April 7, 2009 |  4:09 pm

By now you've surely heard the news that Fox News "gogger" (as in gossip blogger) Roger Friedman was fired for giving a glowing review to the upcoming 20th Century Fox film "X Men Origins: Wolverine."

The only itty-bitty problem? Friedman reviewed a controversial pirated copy of the film that's been floating around on the Web, giving Fox film executives a nasty dose of tsoris over the prospect of millions of Wolverine fans downloading a free copy of a film the studio will soon be spending tens of millions to market when it hits theaters May 1.

DigestTheManWhoOwnsTheNewsI'll miss Friedman, who was always a lively read. When he was bad, he was really bad, invariably raving about every Harvey Weinstein project, but when he was good, he was really good, doing a great job of exposing the inside maneuvering at places like the Hollywood Foreign Press Assn. and the Rock and Roll Hall of Fame. But to learn the real reason why Friedman got in such hot water with his "Wolverine" review, you have to read Michael Wolff's blog post today, which makes it clear that Friedman's real sin wasn't reviewing the movie so much as making it obvious how easy it was, with just one click of the mouse, for a typical middle-aged male to watch an illegally pirated Hollywood summer movie.

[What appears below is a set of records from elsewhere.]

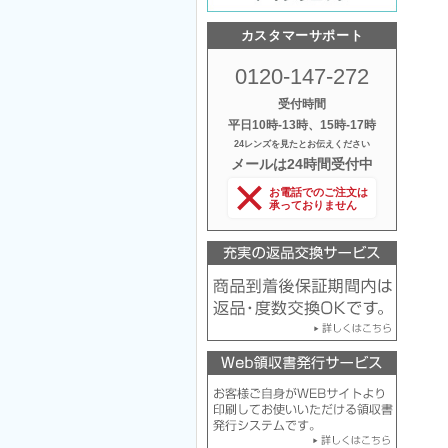
カスタマーサポート
0120-147-272
受付時間
平日10時‐13時、15時‐17時
24レンズを見たとお伝えください
メールは24時間受付中
お電話でのご注文は
承っておりません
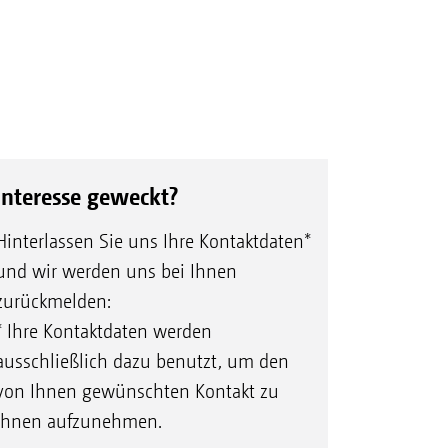
Interesse geweckt?
Hinterlassen Sie uns Ihre Kontaktdaten*
und wir werden uns bei Ihnen
zurückmelden:
* Ihre Kontaktdaten werden
ausschließlich dazu benutzt, um den
von Ihnen gewünschten Kontakt zu
Ihnen aufzunehmen.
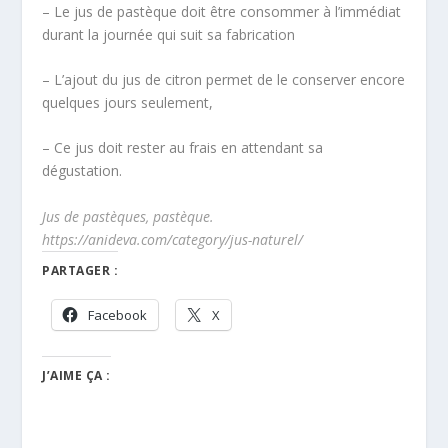
– Le jus de pastèque doit être consommer à l’immédiat
durant la journée qui suit sa fabrication
– L’ajout du jus de citron permet de le conserver encore
quelques jours seulement,
– Ce jus doit rester au frais en attendant sa
dégustation.
Jus de pastèques, pastèque.
https://anideva.com/category/jus-naturel/
PARTAGER :
Facebook
X
J’AIME ÇA :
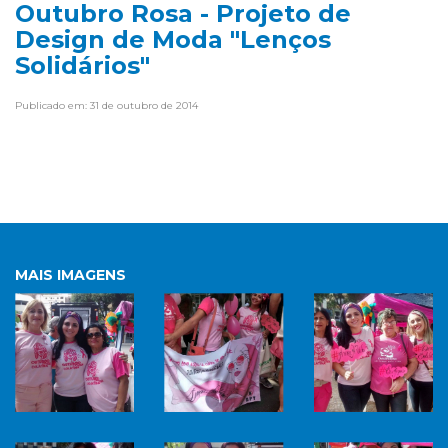
Outubro Rosa - Projeto de
Design de Moda "Lenços
Solidários"
Publicado em: 31 de outubro de 2014
MAIS IMAGENS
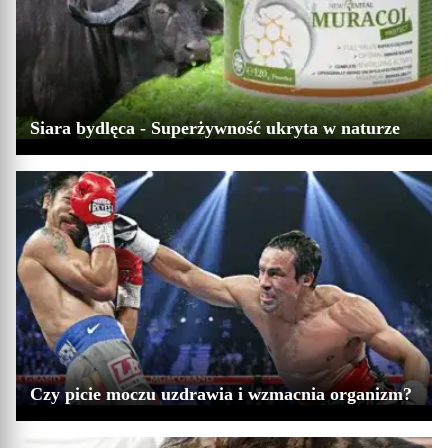
Siara bydlęca - Superżywność ukryta w naturze
Czy picie moczu uzdrawia i wzmacnia organizm?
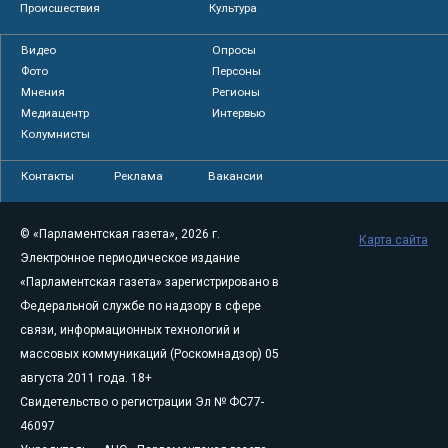
Происшествия
Культура
Видео
Опросы
Фото
Персоны
Мнения
Регионы
Медиацентр
Интервью
Колумнисты
Контакты
Реклама
Вакансии
© «Парламентская газета», 2026 г.
Карта сайта
Электронное периодическое издание
«Парламентская газета» зарегистрировано в
Федеральной службе по надзору в сфере
связи, информационных технологий и
массовых коммуникаций (Роскомнадзор) 05
августа 2011 года. 18+
Свидетельство о регистрации Эл № ФС77-
46097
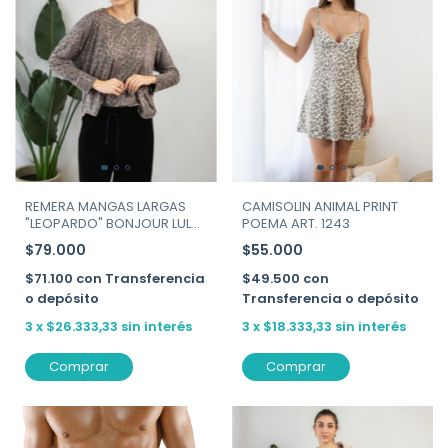
REMERA MANGAS LARGAS
CAMISOLIN ANIMAL PRINT
"LEOPARDO" BONJOUR LULU
POEMA ART. 1243
ART. 7958
$79.000
$55.000
$71.100
con
Transferencia
$49.500
con
o depósito
Transferencia o depósito
3
x
$26.333,33
sin interés
3
x
$18.333,33
sin interés
Comprar
Comprar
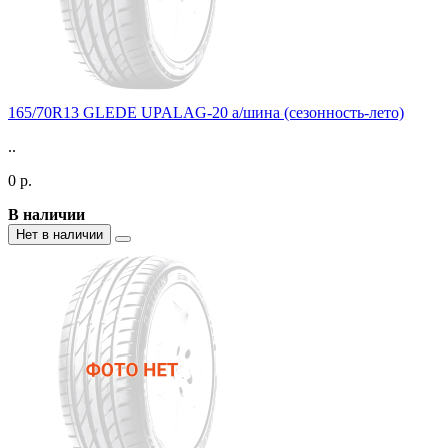
165/70R13 GLEDE UPALAG-20 а/шина (сезонность-лето)
..
0 р.
В наличии
Нет в наличии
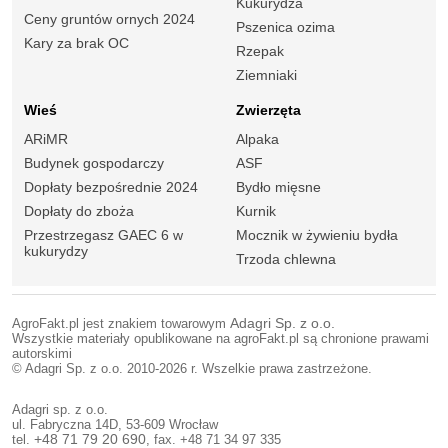
Kukurydza
Ceny gruntów ornych 2024
Pszenica ozima
Kary za brak OC
Rzepak
Ziemniaki
Wieś
Zwierzęta
ARiMR
Alpaka
Budynek gospodarczy
ASF
Dopłaty bezpośrednie 2024
Bydło mięsne
Dopłaty do zboża
Kurnik
Przestrzegasz GAEC 6 w
Mocznik w żywieniu bydła
kukurydzy
Trzoda chlewna
AgroFakt.pl jest znakiem towarowym
Adagri Sp. z o.o.
Wszystkie materiały opublikowane na agroFakt.pl są chronione prawami
autorskimi
© Adagri Sp. z o.o. 2010-2026 r. Wszelkie prawa zastrzeżone.
Adagri sp. z o.o.
ul. Fabryczna 14D, 53-609 Wrocław
tel.
+48 71 79 20 690
, fax. +48 71 34 97 335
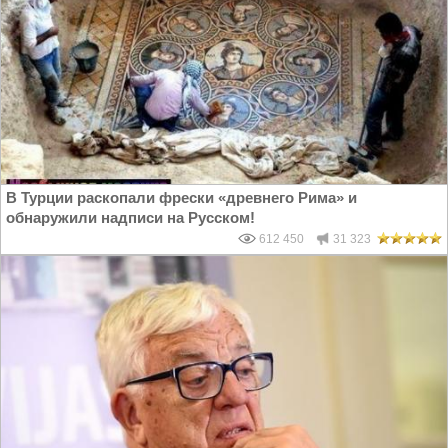
В Турции раскопали фрески «древнего Рима» и
обнаружили надписи на Русском!
612 450
31 323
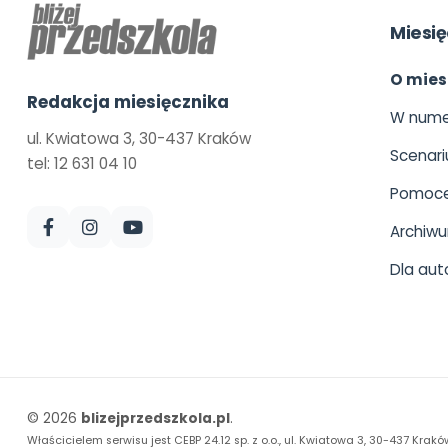
Miesię
O mies
Redakcja miesięcznika
W nume
ul. Kwiatowa 3, 30-437 Kraków
Scenari
tel: 12 631 04 10
Pomoce
Archiw
Dla aut
© 2026
blizejprzedszkola.pl
.
Właścicielem serwisu jest CEBP 24.12 sp. z o.o., ul. Kwiatowa 3, 30-437 Krakó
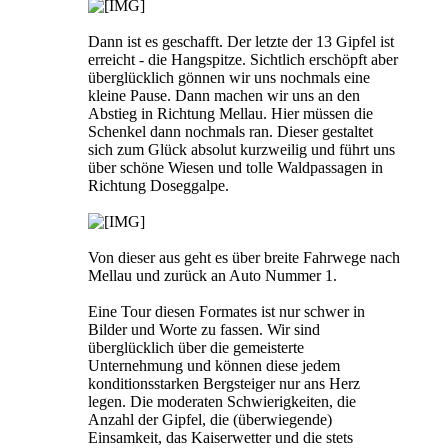
Dann ist es geschafft. Der letzte der 13 Gipfel ist
erreicht - die Hangspitze. Sichtlich erschöpft aber
überglücklich gönnen wir uns nochmals eine
kleine Pause. Dann machen wir uns an den
Abstieg in Richtung Mellau. Hier müssen die
Schenkel dann nochmals ran. Dieser gestaltet
sich zum Glück absolut kurzweilig und führt uns
über schöne Wiesen und tolle Waldpassagen in
Richtung Doseggalpe.
Von dieser aus geht es über breite Fahrwege nach
Mellau und zurück an Auto Nummer 1.
Eine Tour diesen Formates ist nur schwer in
Bilder und Worte zu fassen. Wir sind
überglücklich über die gemeisterte
Unternehmung und können diese jedem
konditionsstarken Bergsteiger nur ans Herz
legen. Die moderaten Schwierigkeiten, die
Anzahl der Gipfel, die (überwiegende)
Einsamkeit, das Kaiserwetter und die stets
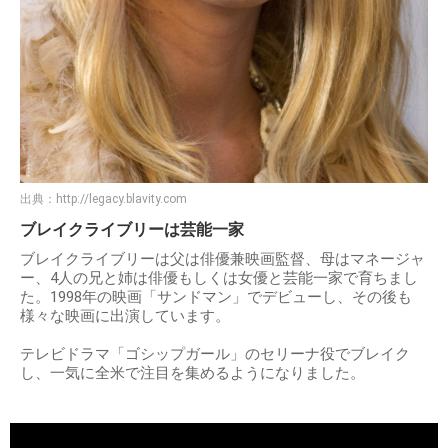
出典：
http://legacy.blavity.com
ブレイクライブリーは芸能一家
ブレイクライブリーは父は俳優兼映画監督、母はマネージャ
ー、4人の兄と姉は俳優もしくは女優と芸能一家で育ちまし
た。1998年の映画「サンドマン」でデビューし、その後も
様々な映画に出演しています。
テレビドラマ「ゴシップガール」のセリーナ役でブレイク
し、一気に全米で注目を集めるようになりました。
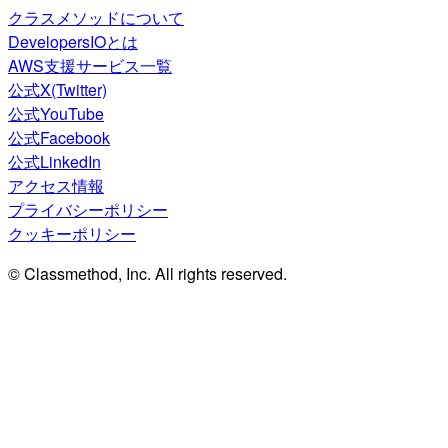
クラスメソッドについて
DevelopersIOとは
AWS支援サービス一覧
公式X(Twitter)
公式YouTube
公式Facebook
公式LinkedIn
アクセス情報
プライバシーポリシー
クッキーポリシー
© Classmethod, Inc. All rights reserved.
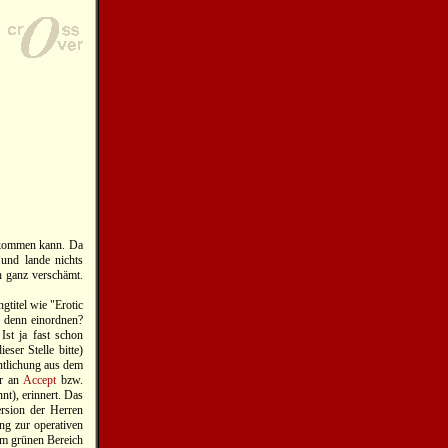
h kommen kann. Da
 und lande nichts
ch ganz verschämt.
gtitel wie "Erotic
 denn einordnen?
Ist ja fast schon
ser Stelle bitte)
ntlichung aus dem
er an
Accept
bzw.
nt), erinnert. Das
ersion der Herren
ng zur operativen
im grünen Bereich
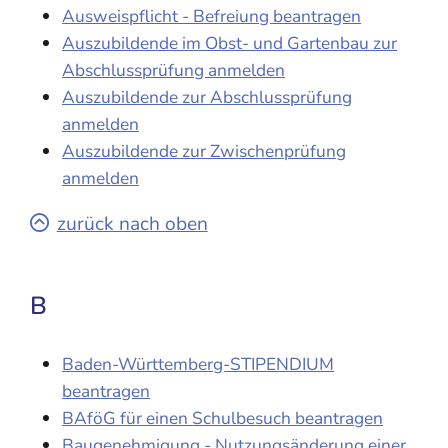
Ausweispflicht - Befreiung beantragen
Auszubildende im Obst- und Gartenbau zur
Abschlussprüfung anmelden
Auszubildende zur Abschlussprüfung
anmelden
Auszubildende zur Zwischenprüfung
anmelden
zurück nach oben
B
Baden-Württemberg-STIPENDIUM
beantragen
BAföG für einen Schulbesuch beantragen
Baugenehmigung - Nutzungsänderung einer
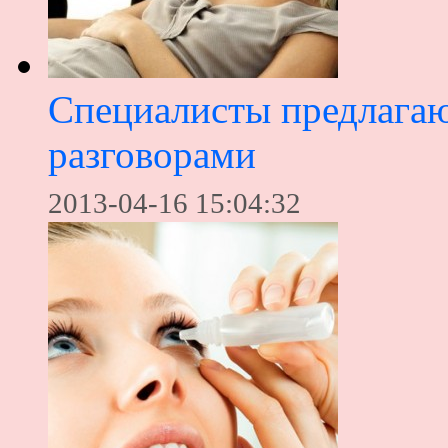
Специалисты предлагаю
разговорами
2013-04-16 15:04:32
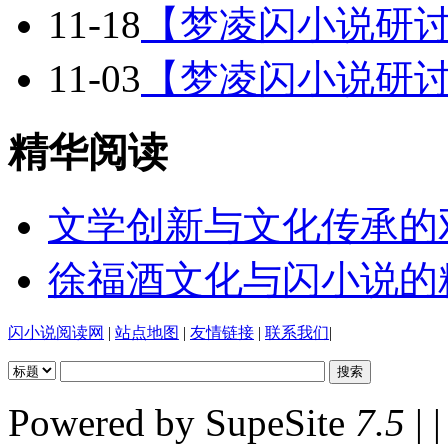
11-18
【梦凌闪小说研讨
11-03
【梦凌闪小说研讨
精华阅读
文学创新与文化传承的
徐福酒文化与闪小说的
闪小说阅读网
|
站点地图
|
友情链接
|
联系我们
|
Powered by SupeSite
7.5
| |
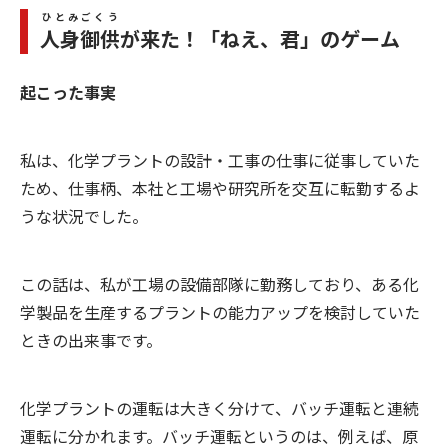
ひとみごくう
人身御供
が来た！「ねえ、君」のゲーム
起こった事実
私は、化学プラントの設計・工事の仕事に従事していた
ため、仕事柄、本社と工場や研究所を交互に転勤するよ
うな状況でした。
この話は、私が工場の設備部隊に勤務しており、ある化
学製品を生産するプラントの能力アップを検討していた
ときの出来事です。
化学プラントの運転は大きく分けて、バッチ運転と連続
運転に分かれます。バッチ運転というのは、例えば、原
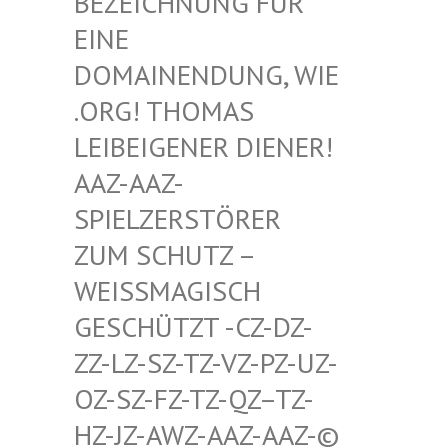
HNUNG FÜR EINE D
OMAIN
ENDUNG, WIE .ORG!
THOMAS LEIBEI
GENER DIENER! AAZ-AA
Z-SPIELZ
ERSTÖRER ZUM SC
HUTZ – WEISSMA
GISCH GESCHÜT
ZT -CZ-DZ-ZZ-LZ-S
Z-TZ-VZ-PZ-UZ-OZ-SZ-F
Z-TZ-QZ–TZ-HZ-JZ-A
WZ-AAZ-AAZ-© SCHWULE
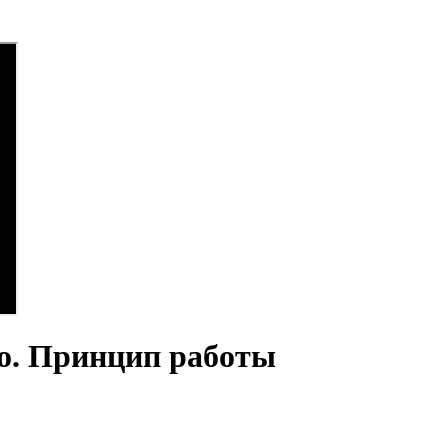
о. Принцип работы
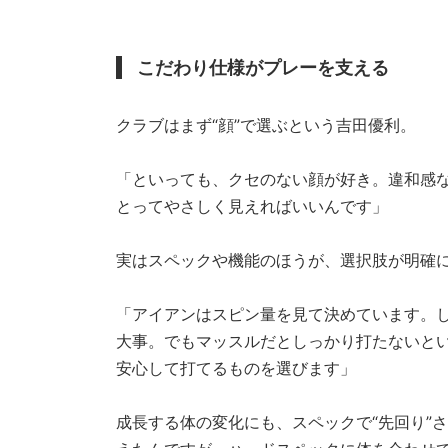
こだわり仕様がプレーを支える
クラブはまず“顔”で選ぶという吉田優利。
「といっても、クセのない顔が好き。違和感
とってやさしく見えればいいんです」
実はスペックや機能のほうが、選択肢が明確
「アイアンはスピン量を見て決めています。
大事。でもマッスルだとしっかり打たないと
安心して打てるものを選びます」
成長する体の変化にも、スペックで“先回り”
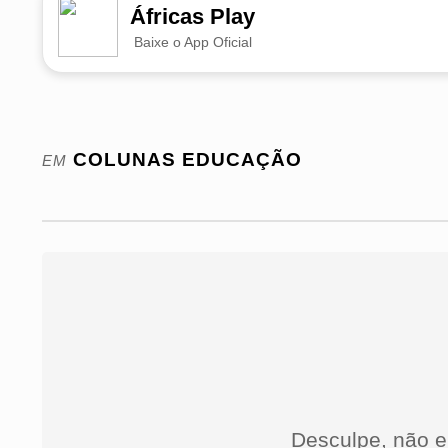
Áfricas Play
Baixe o App Oficial
COLUNAS
EDUCAÇÃO
EM
Desculpe, não e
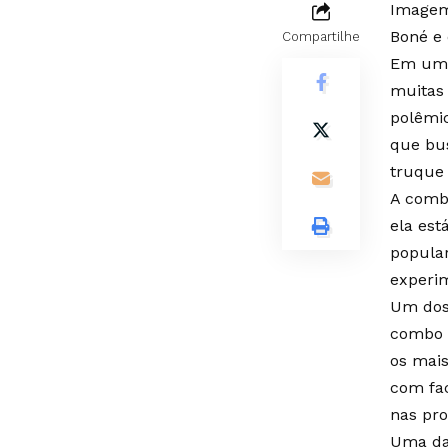
Imagem
Boné e 
Compartilhe
Em uma
muitas 
polêmic
que bus
truque 
A comb
ela est
popular
experim
Um dos 
combo “
os mais
com fac
nas pr
Uma das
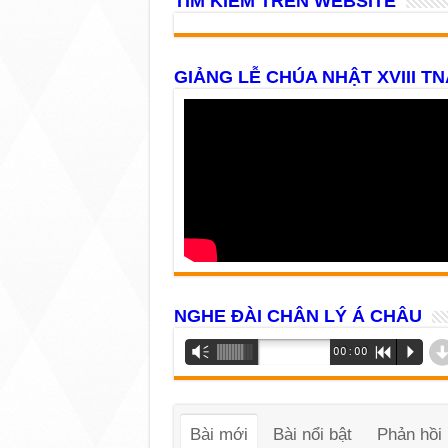
TÌM KIẾM TRÊN WEBSITE
GIẢNG LỄ CHÚA NHẬT XVIII TN
NGHE ĐÀI CHÂN LÝ Á CHÂU
Trình
Vm
00:00
R
P
phát
âm
thanh
Bài mới
Bài nổi bật
Phản hồi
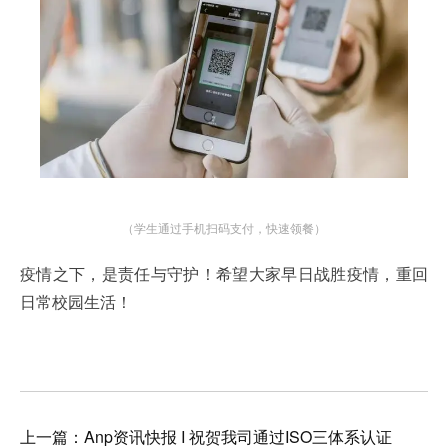
（学生通过手机扫码支付，快速领餐）
疫情之下，是责任与守护！希望大家早日战胜疫情，重回
日常校园生活！
上一篇：Anp资讯快报 I 祝贺我司通过ISO三体系认证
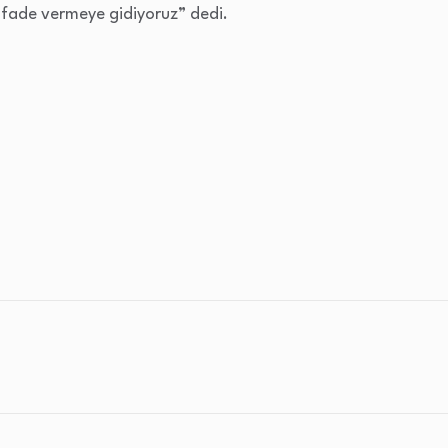
 İfade vermeye gidiyoruz” dedi.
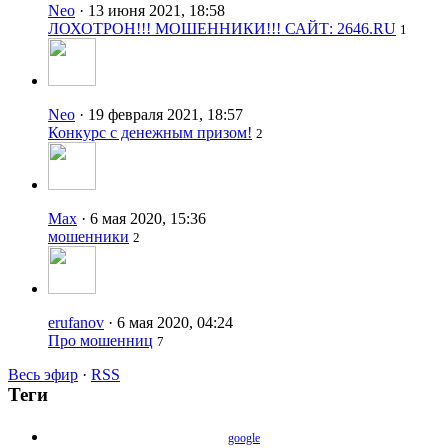
Neo
· 13 июня 2021, 18:58
ЛОХОТРОН!!! МОШЕННИКИ!!! САЙТ: 2646.RU
1
Neo
· 19 февраля 2021, 18:57
Конкурс с денежным призом!
2
Max
· 6 мая 2020, 15:36
мошенники
2
erufanov
· 6 мая 2020, 04:24
Про мошенниц
7
Весь эфир
·
RSS
Теги
google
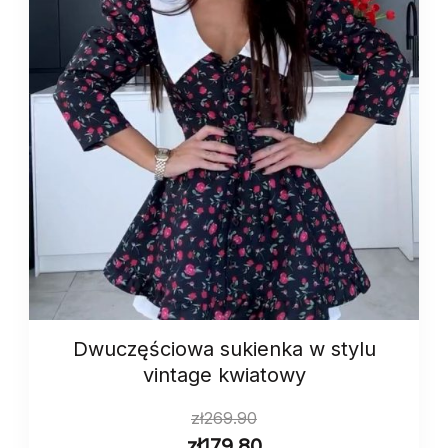
Dwuczęściowa sukienka w stylu
vintage kwiatowy
zł
269.90
zł
179.80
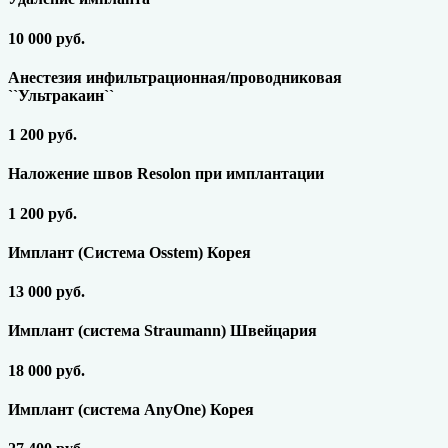
10 000 руб.
Анестезия инфильтрационная/проводниковая
``Ультракаин``
1 200 руб.
Наложение швов Resolon при имплантации
1 200 руб.
Имплант (Система Osstem) Корея
13 000 руб.
Имплант (система Straumann) Швейцария
18 000 руб.
Имплант (система AnyOne) Корея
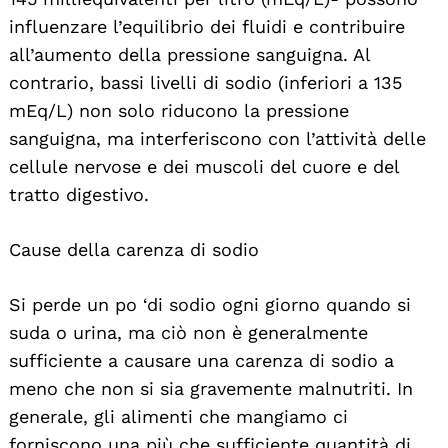
influenzare l’equilibrio dei fluidi e contribuire
all’aumento della pressione sanguigna. Al
contrario, bassi livelli di sodio (inferiori a 135
mEq/L) non solo riducono la pressione
sanguigna, ma interferiscono con l’attività delle
cellule nervose e dei muscoli del cuore e del
tratto digestivo.
Cause della carenza di sodio
Si perde un po ‘di sodio ogni giorno quando si
suda o urina, ma ciò non è generalmente
sufficiente a causare una carenza di sodio a
meno che non si sia gravemente malnutriti. In
generale, gli alimenti che mangiamo ci
forniscono una più che sufficiente quantità di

Wolff speaks with authority, since he just published "The Man Who Owns the News: Inside the Secret World of Rupert Murdoch," a bracing look at Murdoch's media empire, bolstered by hours of interviews with the emperor himself. To the point about the ease of piracy, Wolff writes: "Perhaps [Friedman] found pirating from his own company a bit of irresistible troublemaking. Or, perhaps, like virtually everyone else under some ever-rising age, he just found it too easy and obvious not to do. He didn't even have to download -- just clicked and streamed it. That was actually part of his review -- the manic or childlike delight he took in describing how simple it was to watch a pirated movie."

Wolff's other salient point is that Murdoch, not to mention Friedman's boss, Fox News chief Roger Ailes, like so many other media kingpins of a certain age (think Variety's Peter Bart or Harvey Weinstein) still, in 2009, have virtually no firsthand knowledge of the Internet, much less a visceral understanding of the simplicity involved in watching pirated films or music videos. As Wolff puts it: "They think of this as exceptional behavior, while everybody else knows it's trivial stuff. Actually, Murdoch tends to think that almost everything that happens on the Internet involves dubious, if not outrageous, behavior."

Wolff concludes by chortling at the irony that News Corp., which "profits off of everybody else's self-seriousness and high-mindedness," is now, in the face of disruptive technology, "as uptight and pantywaist and pitiable as everybody else." First it was Peter Chernin who was News Corp.'s anti-piracy czar. Now it will be Murdoch himself. Wolff calls that an unfortunate development destined to speed the crumbling of the News Corp. empire, "because only the pirates will survive in this business." 

I'm not quite as pessimistic as Wolff, but seeing what's happened to my own beloved newspaper business, I'm hardly a starry-eyed optimist either. Friedman took the fall for his own starry-eyed approach to piracy, but if media tycoons like Murdoch believe they can hang on to their old business model forever, they will soon be taking a much bigger fall than Friedman did.